Between legend and modernity

 

Rosia is a fraction of the municipality of Sovicille and owes its name to the homonymous stream that flows nearby. When we think of this place we cannot fail to mention the Hermitage of Santa Lucia and the Ponte della Pia.

The hermitage of Santa Lucia is a sacred building located near Rosia. Its origins date back to before 1200 and are presumably due to the hermit Bonacorso who lived there. The hermit was later joined by several followers who made it necessary to build accommodation. In the years that followed, the dioceses of Siena and Volterra made the community official and granted indulgences to all those who made offerings to the community. The church, which was dedicated to Saint Lucy, is thought to date back to 1252 and its consecration to 1267.

A miracle is also said to have occurred in the hermitage, namely the transformation of water into wine by Prior Clemente da Osimo with a simple sign of the cross. The hermitage was suppressed by the diocese of Siena, although it continued to be inhabited by some friars for a long time. Throughout the Middle Ages, pilgrims and wayfarers travelling from Siena to the Colline Metallifere and the Maremma found hospitality here.

The hermitage of Santa Lucia is one of Tuscany’s hidden gems and is located just beyond the Ponte della Pia, dedicated to Pia de’ Tolomei mentioned by Dante in the Divine Comedy and more precisely in the fifth canto of the Purgatory.

 

Ponte della Pia crosses the Rosia stream at the border between the municipalities of Sovicille and Chiusdino. During the winter months and colder periods, the little water flowing under the bridge is often frozen, creating a truly fairy-tale scenario. The Ponte della Pia is a bridge of Roman origin and is linked to a legend or perhaps something more.

This consists of a single humpbacked arch and is supported by a scarp base to ensure that the waters of the stream below would not weaken its foundations. Even today it is still possible to cross it on foot. The present structure dates back to the early 13th century and connects the two banks of the Rosia stream. In the past, it played an important role along the route of the ancient Via Massetana, which connected Siena to the Maremma, and in particular to the Colline Metallifere and Massa Marittima, from which the name of the road derives.

According to popular history, the beautiful Pia de’ Tolomei, wife of Nello d’Inghiramo de’ Pannocchieschi, passed over this bridge. This event is also mentioned in a famous canto of the Purgatory of the Divine Comedy.

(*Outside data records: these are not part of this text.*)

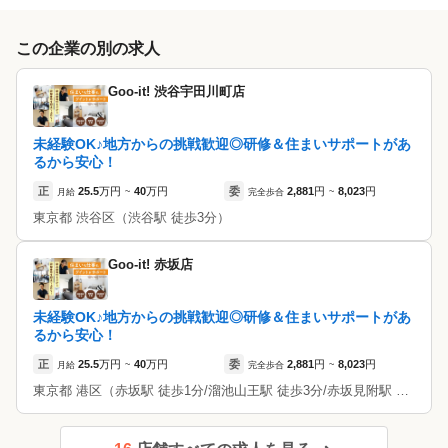
💡Goo-it! 研修制度の4大特徴
■労災保険加入可能（任意）
【業務委託をご希望の方】
■ノルマ一切無し
・専任講師がサポート！ 基礎からしっかり学べる♪
●リジョブの応募フォームよりご応募
この企業の別の求人
■評価制度により最短1カ月で報酬率アップ
・座学×実技のWカリキュラム で技術だけでなく接客力もUP！
↓
■最低保証制度有り
・【無料】研修制度あり（諸条件あり） 費用の心配なくスキルを
Goo-it! 渋谷宇田川町店
●まずは見学と施術体験にお越しください
（3ヵ月間は勤務時間に対する報酬保証）
続きを見る
習得◎
■無料制服貸し出し
※履歴書等は不要です
・研修日時は自由選択制！ 自分のペースで無理なく学べる
■独立支援制度あり
未経験OK♪地方からの挑戦歓迎◎研修＆住まいサポートがあ
↓
るから安心！
■オープンクローズ手当あり
●見学・施術体験を通してお店の雰囲気を確認していただき、
特徴
📍研修の概要（場所・期間）
正
25.5
万円
40
万円
委
2,881
円
8,023
円
月給
~
完全歩合
~
「ぜひ働いてみたい！」と思っていただけた方は面接へ
■スタッフランク制度による様々な待遇あり
■研修場所
東京都
渋谷区
（渋谷駅 徒歩3分）
大手サロン
未経験歓迎
経験者歓迎
駅近
新卒歓迎
アットホーム
↓
☆……＜待遇の一例＞……☆
・東京： 秋葉原研修センター
・指名料変更権利（最大1,500円まで変更可能）
●採用決定
地域密着
年齢不問
完全歩合
資格取得予定者
繁華街にある
・大阪： 天王寺研修センター
Goo-it! 赤坂店
・予防接種支援
↓
主婦・主夫歓迎
※ 一部、店舗での研修も可能です。
・施術者保険免除
◎勤務開始
・振込手数料免除
未経験OK♪地方からの挑戦歓迎◎研修＆住まいサポートがあ
・独立支援として加盟金50％オフ
るから安心！
■デビューまでの期間目安
・未経験の方：平均1ヶ月半 … 基礎からじっくり、自分のペース
正
25.5
万円
40
万円
委
2,881
円
8,023
円
月給
~
完全歩合
~
※各店舗により若干の変動あり
【正社員をご希望の方】
で確実に自信をつけてからデビューしたい方にオススメです。
東京都
港区
（赤坂駅 徒歩1分/溜池山王駅 徒歩3分/赤坂見附駅 徒歩7分）
●リジョブの応募フォームよりご応募
・短期集中コース：最短2週間！ … 「とにかく早く稼ぎたい！」
↓
「集中して技術を身につけたい！」という方は、最短2週間でのス
●1次面接 ＆ 適性テスト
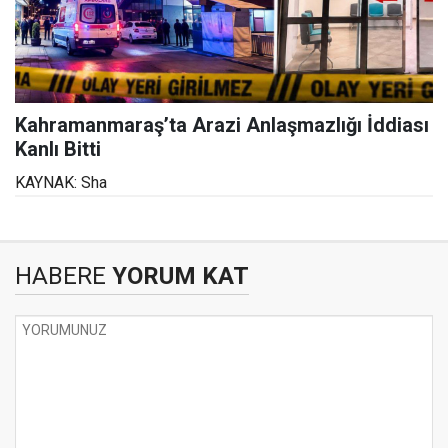
Kahramanmaraş’ta Arazi Anlaşmazlığı İddiası
Kanlı Bitti
KAYNAK: Sha
HABERE
YORUM KAT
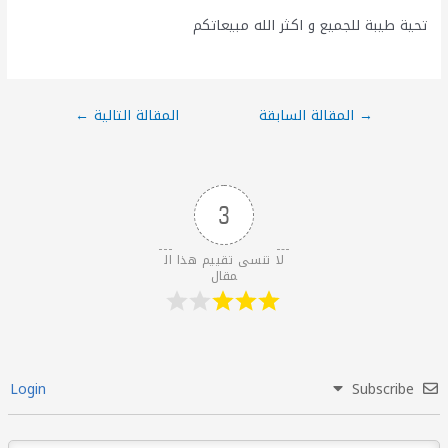
تحية طيبة للجميع و اكثر الله مبيعاتكم
→
المقالة السابقة
المقالة التالية
←
3
لا تنسى تقييم هذا ال
مقال
Login
Subscribe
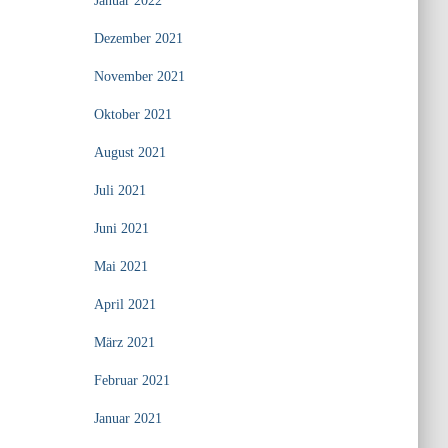
Januar 2022
Dezember 2021
November 2021
Oktober 2021
August 2021
Juli 2021
Juni 2021
Mai 2021
April 2021
März 2021
Februar 2021
Januar 2021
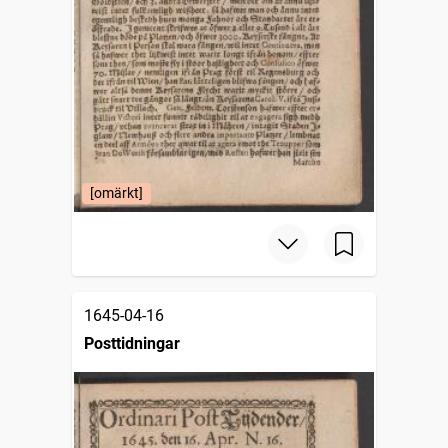
[omärkt]
1645-04-16
Posttidningar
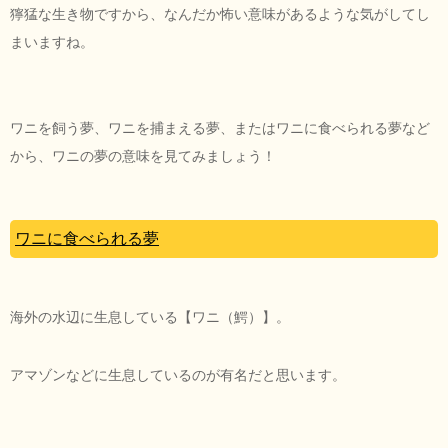
獰猛な生き物ですから、なんだか怖い意味があるような気がしてし
まいますね。
ワニを飼う夢、ワニを捕まえる夢、またはワニに食べられる夢など
から、ワニの夢の意味を見てみましょう！
ワニに食べられる夢
海外の水辺に生息している【ワニ（鰐）】。
アマゾンなどに生息しているのが有名だと思います。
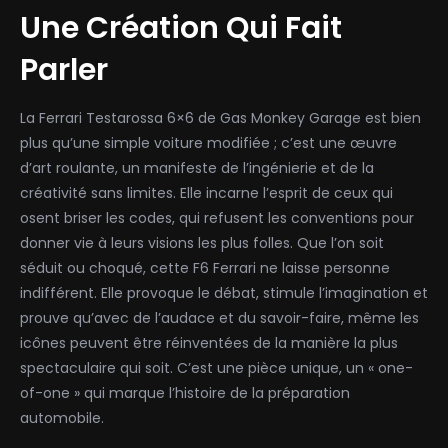
Une Création Qui Fait
Parler
La Ferrari Testarossa 6×6 de Gas Monkey Garage est bien
plus qu’une simple voiture modifiée ; c’est une œuvre
d’art roulante, un manifeste de l’ingénierie et de la
créativité sans limites. Elle incarne l’esprit de ceux qui
osent briser les codes, qui refusent les conventions pour
donner vie à leurs visions les plus folles. Que l’on soit
séduit ou choqué, cette F6 Ferrari ne laisse personne
indifférent. Elle provoque le débat, stimule l’imagination et
prouve qu’avec de l’audace et du savoir-faire, même les
icônes peuvent être réinventées de la manière la plus
spectaculaire qui soit. C’est une pièce unique, un « one-
of-one » qui marque l’histoire de la préparation
automobile.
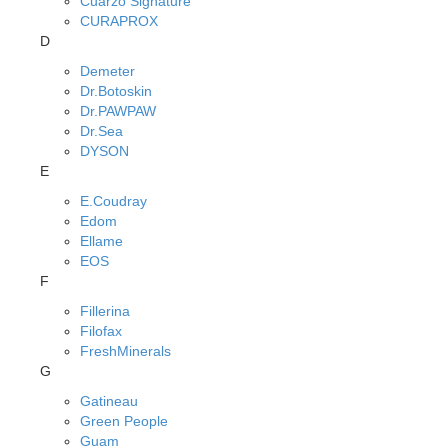
Cuarzo Signature
CURAPROX
D
Demeter
Dr.Botoskin
Dr.PAWPAW
Dr.Sea
DYSON
E
E.Coudray
Edom
Ellame
EOS
F
Fillerina
Filofax
FreshMinerals
G
Gatineau
Green People
Guam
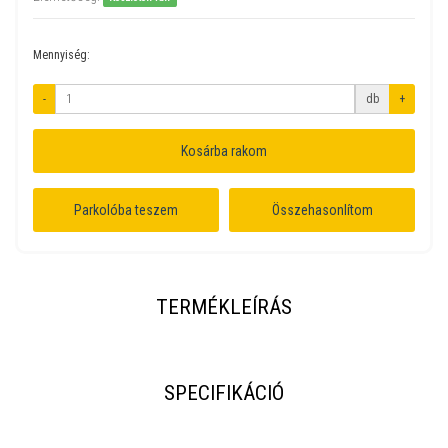
Mennyiség:
-
db
+
Kosárba rakom
Parkolóba teszem
Összehasonlítom
TERMÉKLEÍRÁS
SPECIFIKÁCIÓ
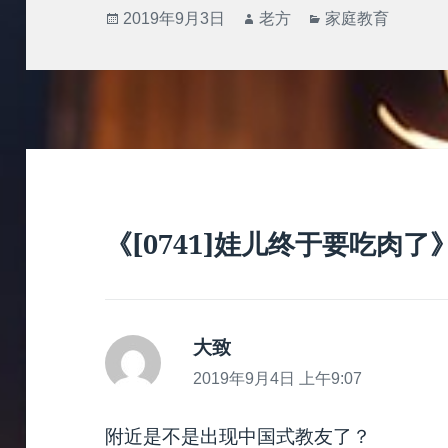
发
作
分
2019年9月3日
老方
家庭教育
布
者
类
于
《[0741]娃儿终于要吃肉了
大致
说
道：
2019年9月4日 上午9:07
附近是不是出现中国式教友了？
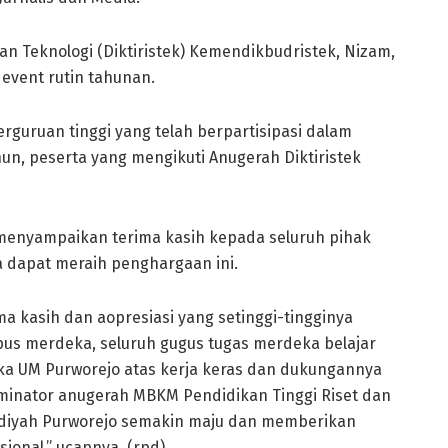
dan Teknologi (Diktiristek) Kemendikbudristek, Nizam,
event rutin tahunan.
rguruan tinggi yang telah berpartisipasi dalam
ahun, peserta yang mengikuti Anugerah Diktiristek
. menyampaikan terima kasih kepada seluruh pihak
 dapat meraih penghargaan ini.
 kasih dan aopresiasi yang setinggi-tingginya
us merdeka, seluruh gugus tugas merdeka belajar
ka UM Purworejo atas kerja keras dan dukungannya
minator anugerah MBKM Pendidikan Tinggi Riset dan
adiyah Purworejo semakin maju dan memberikan
onal,” ucapnya. (rpd)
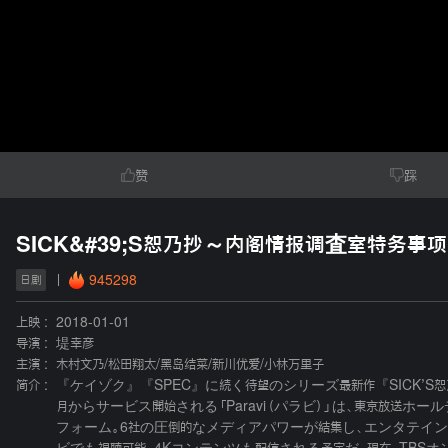
赞
踩
SICK&#39;S恕乃抄～内阁情报调査室特务事
945298
日剧
上映 :
2018-01-01
导演 :
堤幸彦
主演 :
木村文乃
/
松田翔太
/
黑岛结菜
/
新川优爱
/
小林万里子
简介 :
『ケイゾク』『SPEC』に続く待望のシリーズ最新作『SICK’S恕
月からサービス開始される「Paravi（パラビ）」は、東京放送
フォーム。6社の圧倒的なメディアパワーが結集し、エンタテイ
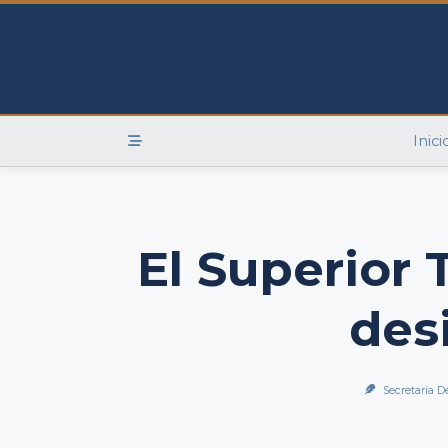
Skip
to
content
Inici
El Superior 
des
Secretaría D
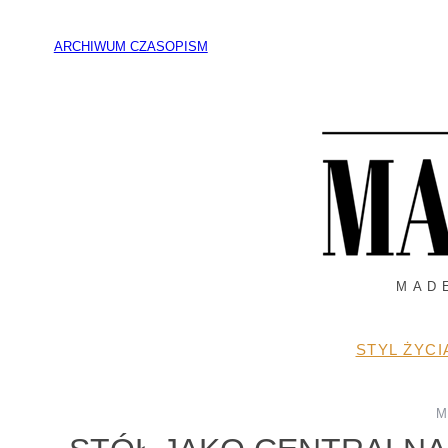
Przejdź
do
ARCHIWUM CZASOPISM
treści
MAD
STYL ŻYCI
M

Nello had Pia locked up in his castle in Maremma, forcing her to leave Siena forever: Pia walked the road to the sea for the last time, crossing the bridge that took her name.

A large number of books have been written on the figure of Pia, between reality and myth, some based on exclusively historical facts, others on the many tales of Tuscan folk tradition. Some versions claim that the woman was not able to give Nello an heir and therefore he had her killed by assassins. Others tell of a betrayal by the woman and the jealousy of her husband. Others tell us that Nello killed her so he could marry his lover, Margherita Aldobrandeschi. But all the stories have the same ending: Pia de’ Tolomei was thrown from the bastion of the Castello della Pietra by her husband. So much so that even today there is a precipice referred to as the ‘Countess’s Leap’ on which the Pietra Castle stands.

We will hardly know the truth. To add to the mystery, a legend has it that the ghost of the noblewoman appears on the bridge: some people swear that on moonless nights they have seen a motionless, peaceful figure, surrounded by a pale light, dressed in white with a veil covering her face.

Pia’s human story is very far away from us in time. However, today Pia is a symbol of our times, which are so sadly filled with stories of women being abused, mistreated and murdered by violent and brutal men.